» WORK INSTRUCTIONS: All lines from the one containing "Wrap output in <instances>...</instances>. Mask" to the end of the material are to be given again exactly; leave out every line before it.

» ENTRIES PROVIDED:
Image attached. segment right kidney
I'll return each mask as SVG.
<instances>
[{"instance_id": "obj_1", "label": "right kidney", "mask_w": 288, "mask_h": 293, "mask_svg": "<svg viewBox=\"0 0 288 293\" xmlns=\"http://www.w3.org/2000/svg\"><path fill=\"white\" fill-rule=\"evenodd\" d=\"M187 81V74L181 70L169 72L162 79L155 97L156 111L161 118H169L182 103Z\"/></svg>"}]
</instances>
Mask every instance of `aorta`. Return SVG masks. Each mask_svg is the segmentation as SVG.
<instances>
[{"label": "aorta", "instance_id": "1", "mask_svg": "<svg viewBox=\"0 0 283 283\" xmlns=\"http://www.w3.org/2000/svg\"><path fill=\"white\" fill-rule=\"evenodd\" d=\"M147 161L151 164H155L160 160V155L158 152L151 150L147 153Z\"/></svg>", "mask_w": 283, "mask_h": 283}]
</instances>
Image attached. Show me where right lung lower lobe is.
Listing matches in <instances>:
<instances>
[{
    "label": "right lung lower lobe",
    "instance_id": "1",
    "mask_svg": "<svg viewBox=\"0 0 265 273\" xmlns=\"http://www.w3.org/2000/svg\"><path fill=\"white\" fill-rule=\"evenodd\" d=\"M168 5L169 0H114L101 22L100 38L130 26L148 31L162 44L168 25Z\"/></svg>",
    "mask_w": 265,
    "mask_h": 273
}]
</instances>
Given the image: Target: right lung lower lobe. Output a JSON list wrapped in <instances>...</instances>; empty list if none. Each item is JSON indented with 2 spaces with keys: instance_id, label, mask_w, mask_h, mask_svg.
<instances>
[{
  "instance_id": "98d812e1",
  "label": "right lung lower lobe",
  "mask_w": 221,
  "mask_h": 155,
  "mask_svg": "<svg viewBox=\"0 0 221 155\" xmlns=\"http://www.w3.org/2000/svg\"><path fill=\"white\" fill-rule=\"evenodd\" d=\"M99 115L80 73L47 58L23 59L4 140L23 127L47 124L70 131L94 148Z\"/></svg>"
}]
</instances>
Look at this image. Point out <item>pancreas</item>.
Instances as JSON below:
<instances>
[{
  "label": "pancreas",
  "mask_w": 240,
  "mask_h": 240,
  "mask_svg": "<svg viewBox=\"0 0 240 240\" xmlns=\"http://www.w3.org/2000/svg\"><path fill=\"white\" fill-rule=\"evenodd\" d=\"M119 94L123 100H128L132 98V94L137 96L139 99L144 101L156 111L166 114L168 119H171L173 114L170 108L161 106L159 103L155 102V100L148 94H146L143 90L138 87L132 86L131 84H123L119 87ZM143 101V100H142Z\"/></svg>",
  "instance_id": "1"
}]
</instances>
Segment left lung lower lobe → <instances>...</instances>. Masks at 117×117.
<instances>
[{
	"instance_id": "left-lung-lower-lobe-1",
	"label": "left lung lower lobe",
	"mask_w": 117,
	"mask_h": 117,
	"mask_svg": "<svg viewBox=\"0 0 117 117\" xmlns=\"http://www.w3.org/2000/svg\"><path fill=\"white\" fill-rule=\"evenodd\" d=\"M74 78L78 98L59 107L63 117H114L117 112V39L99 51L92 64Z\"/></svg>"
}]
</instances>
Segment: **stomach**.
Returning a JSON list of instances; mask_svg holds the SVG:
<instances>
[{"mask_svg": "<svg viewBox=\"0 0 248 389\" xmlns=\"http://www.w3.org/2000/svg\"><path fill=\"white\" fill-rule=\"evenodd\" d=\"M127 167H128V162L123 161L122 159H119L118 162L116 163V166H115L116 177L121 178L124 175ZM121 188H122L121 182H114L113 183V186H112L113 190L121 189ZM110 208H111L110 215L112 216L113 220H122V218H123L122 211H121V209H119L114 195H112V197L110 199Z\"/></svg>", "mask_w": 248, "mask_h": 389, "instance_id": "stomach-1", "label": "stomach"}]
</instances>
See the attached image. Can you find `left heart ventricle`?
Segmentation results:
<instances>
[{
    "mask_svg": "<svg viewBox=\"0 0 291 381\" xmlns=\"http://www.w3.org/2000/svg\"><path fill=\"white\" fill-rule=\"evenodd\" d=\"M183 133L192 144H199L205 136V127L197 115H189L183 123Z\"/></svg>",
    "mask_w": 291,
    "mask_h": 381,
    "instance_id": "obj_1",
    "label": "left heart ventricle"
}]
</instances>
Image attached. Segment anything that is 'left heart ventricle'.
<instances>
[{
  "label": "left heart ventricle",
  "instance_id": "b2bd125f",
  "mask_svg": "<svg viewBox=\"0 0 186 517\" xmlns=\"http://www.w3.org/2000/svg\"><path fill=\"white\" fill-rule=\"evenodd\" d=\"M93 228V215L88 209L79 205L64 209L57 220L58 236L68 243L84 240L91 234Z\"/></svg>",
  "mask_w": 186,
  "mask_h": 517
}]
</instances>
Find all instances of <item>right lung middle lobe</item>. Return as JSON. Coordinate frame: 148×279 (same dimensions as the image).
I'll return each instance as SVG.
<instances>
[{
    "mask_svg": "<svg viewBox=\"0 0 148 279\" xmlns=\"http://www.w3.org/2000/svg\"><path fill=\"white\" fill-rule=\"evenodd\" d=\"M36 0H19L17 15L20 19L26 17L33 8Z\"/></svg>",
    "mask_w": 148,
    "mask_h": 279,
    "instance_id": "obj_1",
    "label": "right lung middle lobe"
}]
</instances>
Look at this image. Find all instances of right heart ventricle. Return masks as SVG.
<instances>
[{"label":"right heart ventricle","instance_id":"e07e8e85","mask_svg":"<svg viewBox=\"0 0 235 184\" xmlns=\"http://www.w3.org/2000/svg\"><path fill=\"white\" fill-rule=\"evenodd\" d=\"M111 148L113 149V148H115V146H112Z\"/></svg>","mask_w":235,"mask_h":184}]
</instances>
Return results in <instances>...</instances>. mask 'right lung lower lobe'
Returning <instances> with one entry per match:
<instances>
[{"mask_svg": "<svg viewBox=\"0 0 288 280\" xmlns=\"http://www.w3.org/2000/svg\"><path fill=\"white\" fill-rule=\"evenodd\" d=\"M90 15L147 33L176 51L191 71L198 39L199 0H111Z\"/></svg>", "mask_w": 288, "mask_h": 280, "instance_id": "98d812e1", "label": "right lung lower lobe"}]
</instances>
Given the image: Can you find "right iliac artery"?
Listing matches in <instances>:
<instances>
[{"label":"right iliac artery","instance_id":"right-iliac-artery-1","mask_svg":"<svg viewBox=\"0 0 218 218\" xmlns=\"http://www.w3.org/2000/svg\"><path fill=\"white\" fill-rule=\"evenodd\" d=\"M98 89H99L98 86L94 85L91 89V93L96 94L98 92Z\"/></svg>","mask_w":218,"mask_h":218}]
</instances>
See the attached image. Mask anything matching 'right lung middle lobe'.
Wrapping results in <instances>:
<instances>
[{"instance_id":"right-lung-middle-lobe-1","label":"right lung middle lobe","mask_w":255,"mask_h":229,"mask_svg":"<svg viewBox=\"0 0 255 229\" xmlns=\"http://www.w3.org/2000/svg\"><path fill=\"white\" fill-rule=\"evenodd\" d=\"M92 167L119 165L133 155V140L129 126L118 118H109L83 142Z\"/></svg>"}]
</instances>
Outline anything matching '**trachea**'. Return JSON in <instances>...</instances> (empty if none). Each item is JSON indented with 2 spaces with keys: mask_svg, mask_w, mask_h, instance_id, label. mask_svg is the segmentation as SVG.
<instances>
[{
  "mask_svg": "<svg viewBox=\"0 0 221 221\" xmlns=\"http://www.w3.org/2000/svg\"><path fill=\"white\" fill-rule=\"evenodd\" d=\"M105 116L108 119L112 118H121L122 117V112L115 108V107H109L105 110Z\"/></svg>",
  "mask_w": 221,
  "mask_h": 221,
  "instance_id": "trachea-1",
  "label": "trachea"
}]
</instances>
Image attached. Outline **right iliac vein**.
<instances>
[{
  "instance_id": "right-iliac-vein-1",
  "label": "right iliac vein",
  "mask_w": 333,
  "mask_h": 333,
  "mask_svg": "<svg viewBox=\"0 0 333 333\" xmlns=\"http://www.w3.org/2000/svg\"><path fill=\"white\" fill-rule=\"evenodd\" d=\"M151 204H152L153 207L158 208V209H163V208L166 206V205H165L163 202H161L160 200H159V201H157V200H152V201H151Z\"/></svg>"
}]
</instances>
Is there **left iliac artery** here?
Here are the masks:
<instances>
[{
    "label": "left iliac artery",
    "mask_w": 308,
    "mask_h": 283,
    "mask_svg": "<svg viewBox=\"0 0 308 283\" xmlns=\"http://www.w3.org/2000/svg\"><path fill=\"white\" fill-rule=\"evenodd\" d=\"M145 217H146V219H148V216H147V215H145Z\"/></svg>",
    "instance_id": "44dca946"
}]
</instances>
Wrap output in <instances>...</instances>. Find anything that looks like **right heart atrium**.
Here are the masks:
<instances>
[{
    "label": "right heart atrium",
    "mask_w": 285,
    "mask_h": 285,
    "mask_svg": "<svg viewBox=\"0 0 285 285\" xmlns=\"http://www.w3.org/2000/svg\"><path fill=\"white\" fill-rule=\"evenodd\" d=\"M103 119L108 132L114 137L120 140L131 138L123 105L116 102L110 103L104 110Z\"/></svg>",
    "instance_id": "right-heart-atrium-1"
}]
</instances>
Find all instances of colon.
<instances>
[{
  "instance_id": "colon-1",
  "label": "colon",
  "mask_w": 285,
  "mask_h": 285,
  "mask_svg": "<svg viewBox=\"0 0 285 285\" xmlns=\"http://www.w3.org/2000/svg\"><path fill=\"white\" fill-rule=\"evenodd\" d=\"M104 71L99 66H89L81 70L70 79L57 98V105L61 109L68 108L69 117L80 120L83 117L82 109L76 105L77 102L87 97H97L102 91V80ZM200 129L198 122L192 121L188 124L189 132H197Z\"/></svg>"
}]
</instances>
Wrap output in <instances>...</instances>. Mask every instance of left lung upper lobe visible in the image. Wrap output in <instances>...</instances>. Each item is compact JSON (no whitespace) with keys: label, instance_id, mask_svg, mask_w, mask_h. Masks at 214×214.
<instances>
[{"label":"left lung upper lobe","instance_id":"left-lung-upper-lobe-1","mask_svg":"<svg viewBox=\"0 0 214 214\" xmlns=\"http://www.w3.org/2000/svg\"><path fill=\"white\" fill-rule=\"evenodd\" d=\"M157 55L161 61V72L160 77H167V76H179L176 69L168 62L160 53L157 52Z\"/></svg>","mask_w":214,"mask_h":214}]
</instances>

» EXERCISE RESPONSE:
Wrap output in <instances>...</instances>. Mask every instance of left lung upper lobe visible in the image. Wrap output in <instances>...</instances>. Each item is compact JSON (no whitespace) with keys: label, instance_id, mask_svg, mask_w, mask_h. Masks at 214×214.
<instances>
[{"label":"left lung upper lobe","instance_id":"left-lung-upper-lobe-1","mask_svg":"<svg viewBox=\"0 0 214 214\" xmlns=\"http://www.w3.org/2000/svg\"><path fill=\"white\" fill-rule=\"evenodd\" d=\"M157 55L161 61V72L160 77H167V76H179L176 69L168 62L160 53L157 52Z\"/></svg>","mask_w":214,"mask_h":214}]
</instances>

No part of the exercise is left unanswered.